A review by kylegarvey
Telling True Stories: A Nonfiction Writers' Guide from the Nieman Foundation at Harvard University by

adventurous informative inspiring medium-paced

1.0

 
Monumentally pretentious, very often too blunt or facile for me, so much that I begin to resent it and feel bad while reading it, accused, pained. What's this feeling? I'm sure the assemblers of this collection were looking for something quite different all along, to instill joie de vivre in their readership or something. In acknowledgments, "kept track of countless pieces of paper"; and in preface, "unscrambles and sorts the messages of a complex world". Ok.

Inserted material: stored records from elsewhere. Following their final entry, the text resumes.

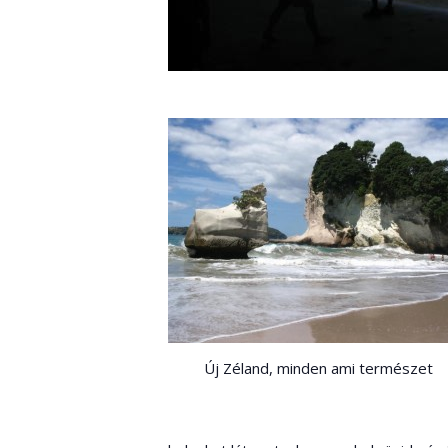
Új Zéland, minden ami természet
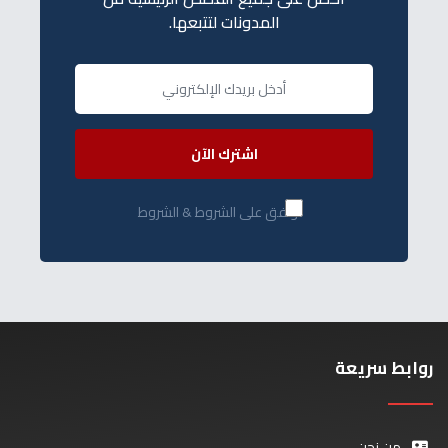
المدونات لتتبعها.
اشترك الآن
أوافق على الشروط & الشروط
روابط سريعة
من نحن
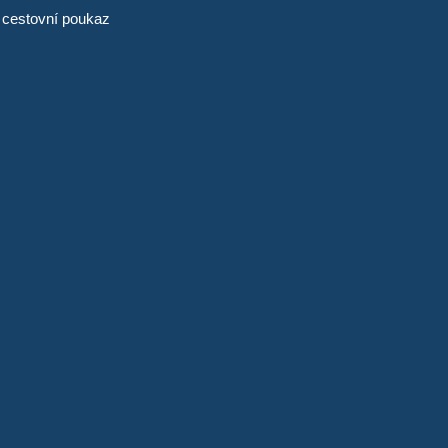
 cestovní poukaz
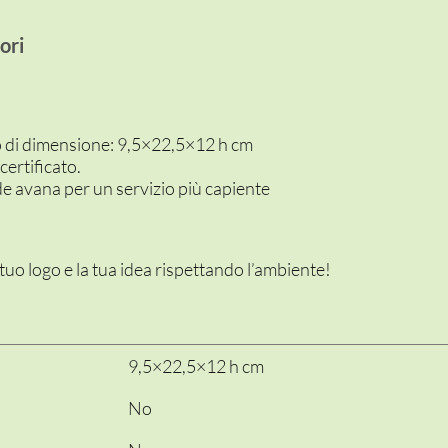
ori
no di dimensione: 9,5×22,5×12 h cm
certificato.
e avana per un servizio più capiente
l tuo logo e la tua idea rispettando l’ambiente!
9,5×22,5×12 h cm
No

Sure. Those are decent principles 
 
A lot of arguable stuff all along (I didn't go to journalism school, won't ever do a normal interview, yada yada) but there's really nothing that you could ever argue with here. I mean, it's all coded in this super-exceptional 'yeah, but' language that negates everything, while exemplifying everything at the same time. Weird. Can we always be "honest to a fault" (23)? 
 
Some stuff I have to react to like 'Nah. Fuck off'. "Stories are the opposite of hard news, the opposite of the easy anecdote" (155). Ok, I have a vague familiarity with journalism, but a lot of this strikes me as presumptuous, skunky trash! Just go in media res, pick some quirky departure, and you might soon have something, or you might not have anything now here for one thing but something later elsewhere for something else. Ok? Who cares?